Małżeństwo z rozsądku: katolicyzm i nowoczesność w dziewiętnastowiecznej Europie

Maciej Janowski

DOI: http://dx.doi.org/10.12775/KH.2015.122.4.02

Abstrakt


A Marriage of Convenience: the Roman Catholic Church and Modernity in Nineteenth-Century Europe

This paper examines the problem of Dechristianization and secularization in nineteenth-century Europe, with a special emphasis on the Roman Catholic Church’s ways of reacting to modernity. The first part deals with changes in religious attitudes, on individual and collective levels, in the midst of rapid social and intellectual changes that took place in the nineteenth century. The building of the modern secular state structures was among the most important factors that weakened the position of the established churches.
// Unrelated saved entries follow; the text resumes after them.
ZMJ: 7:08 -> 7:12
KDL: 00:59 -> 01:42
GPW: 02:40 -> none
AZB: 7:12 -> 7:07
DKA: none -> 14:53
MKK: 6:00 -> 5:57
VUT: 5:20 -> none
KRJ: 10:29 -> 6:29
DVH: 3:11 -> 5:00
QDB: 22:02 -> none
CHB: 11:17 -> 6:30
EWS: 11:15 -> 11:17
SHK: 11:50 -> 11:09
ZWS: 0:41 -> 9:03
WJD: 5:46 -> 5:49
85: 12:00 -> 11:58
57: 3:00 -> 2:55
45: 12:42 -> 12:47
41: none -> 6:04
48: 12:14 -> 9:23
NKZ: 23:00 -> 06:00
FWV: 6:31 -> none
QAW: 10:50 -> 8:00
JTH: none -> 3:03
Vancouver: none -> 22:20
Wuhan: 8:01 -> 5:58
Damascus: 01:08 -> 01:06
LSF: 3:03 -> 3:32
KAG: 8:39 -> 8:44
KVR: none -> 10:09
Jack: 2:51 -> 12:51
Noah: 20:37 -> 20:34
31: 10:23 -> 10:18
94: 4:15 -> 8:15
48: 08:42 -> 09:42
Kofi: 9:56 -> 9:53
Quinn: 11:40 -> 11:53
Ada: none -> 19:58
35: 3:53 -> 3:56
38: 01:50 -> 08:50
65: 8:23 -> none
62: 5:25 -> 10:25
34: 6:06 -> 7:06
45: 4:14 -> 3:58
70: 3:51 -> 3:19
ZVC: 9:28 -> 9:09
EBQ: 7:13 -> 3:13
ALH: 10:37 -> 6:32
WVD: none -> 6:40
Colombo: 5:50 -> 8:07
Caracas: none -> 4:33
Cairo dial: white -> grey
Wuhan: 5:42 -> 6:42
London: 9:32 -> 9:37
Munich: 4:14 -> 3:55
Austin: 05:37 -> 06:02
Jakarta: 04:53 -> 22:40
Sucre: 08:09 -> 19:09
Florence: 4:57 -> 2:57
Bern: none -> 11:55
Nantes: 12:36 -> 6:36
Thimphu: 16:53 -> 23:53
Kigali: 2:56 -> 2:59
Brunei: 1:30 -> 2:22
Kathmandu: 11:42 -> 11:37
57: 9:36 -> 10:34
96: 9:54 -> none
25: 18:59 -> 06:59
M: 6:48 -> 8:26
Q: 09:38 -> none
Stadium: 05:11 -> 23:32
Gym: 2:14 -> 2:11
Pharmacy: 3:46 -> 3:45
The second part deals with the Roman Catholic Church. The argument is that the Church managed to come to terms with modernity and to escape secularization at the price of supporting modern radical nationalism in the early twentieth century. The Church, especially since the times of Pope Leo XIII, chose to embrace modernity in its conservative form as an alternative to the dominant rationalist-liberal type. It was a modernity nevertheless, and the transformations of the Catholic Church through the nineteenth and early twentieth century should be understood in terms of modernization (although an unenthusiastic one) rather than a resistance to modernity. The problem of Catholic liberalism and the reasons for its rather moderate influence is also discussed. On the whole, Peter Berger was right that “modernity is not necessarily secularizing; it is necessarily pluralizing”, i.e. it creates various possibilities of behaviour that can, but do not have to, lead to secularization.